• Input records
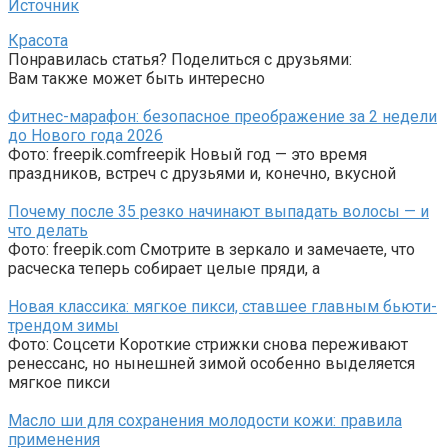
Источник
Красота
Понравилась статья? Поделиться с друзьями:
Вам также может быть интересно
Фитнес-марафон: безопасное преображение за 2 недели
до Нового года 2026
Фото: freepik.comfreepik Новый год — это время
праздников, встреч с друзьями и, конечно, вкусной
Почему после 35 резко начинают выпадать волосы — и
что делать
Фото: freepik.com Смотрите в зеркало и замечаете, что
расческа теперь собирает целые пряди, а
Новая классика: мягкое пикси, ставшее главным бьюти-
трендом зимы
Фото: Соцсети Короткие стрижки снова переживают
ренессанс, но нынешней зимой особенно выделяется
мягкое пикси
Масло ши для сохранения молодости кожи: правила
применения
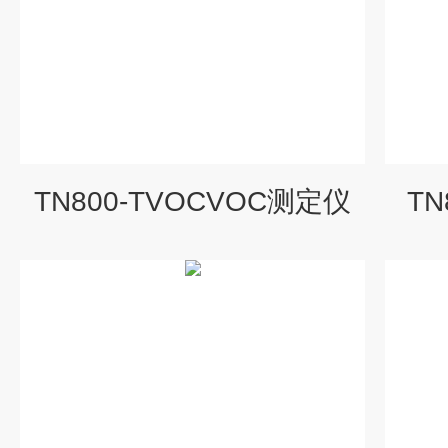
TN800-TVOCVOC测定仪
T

• Exercise description
Everything in the listing above is to be given again exactly, apart from the pictures.

• Finished task
Источник
Красота
Понравилась статья? Поделиться с друзьями:
Вам также может быть интересно
Фитнес-марафон: безопасное преображение за 2 недели
до Нового года 2026
Фото: freepik.comfreepik Новый год — это время
праздников, встреч с друзьями и, конечно, вкусной
Почему после 35 резко начинают выпадать волосы — и
что делать
Фото: freepik.com Смотрите в зеркало и замечаете, что
расческа теперь собирает целые пряди, а
Новая классика: мягкое пикси, ставшее главным бьюти-
трендом зимы
Фото: Соцсети Короткие стрижки снова переживают
ренессанс, но нынешней зимой особенно выделяется
мягкое пикси
Масло ши для сохранения молодости кожи: правила
применения
TN800-TVOCVOC测定仪
T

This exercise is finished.